The field of music information retrieval is moving towards more advanced and user-controllable solutions. Recent developments focus on improving music generation, style transfer, and cross-cultural generalization. Notably, inference-time optimization and adapter-based methods are being explored to enhance model performance and efficiency.
Foundation models are being evaluated for their ability to generalize across diverse musical traditions, with larger models typically outperforming on non-Western music.
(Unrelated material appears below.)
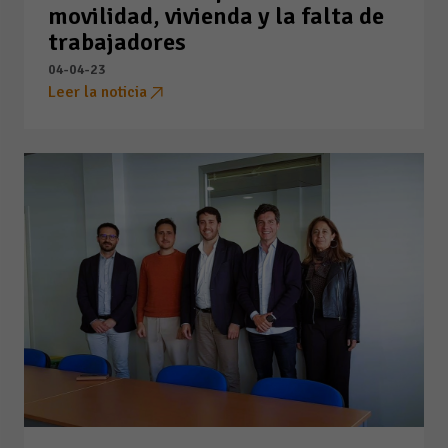
movilidad, vivienda y la falta de
trabajadores
04-04-23
Leer la noticia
However, results decline for culturally distant traditions, highlighting the need for further research.
Human preference studies are being conducted to assess the quality of generated music and evaluate the correlation between human preferences and widely used metrics.
Some notable papers in this area include:
- ITO-Master, which introduces a reference-based mastering style transfer system that integrates inference-time optimization to enable finer user control over the mastering process.
- Universal Music Representations, which presents a comprehensive evaluation of foundation models across six musical corpora and achieves state-of-the-art performance on five out of six evaluated datasets.
- Benchmarking Music Generation Models and Metrics via Human Preference Studies, which generates 6k songs using 12 state-of-the-art models and conducts a survey of 15k pairwise audio comparisons with 2.5k human participants to evaluate the correlation between human preferences and widely used metrics.
- Exploring Adapter Design Tradeoffs for Low Resource Music Generation, which studies various adapter configurations for two AI music models and reveals distinct trade-offs between convolution-based and transformer-based adapters.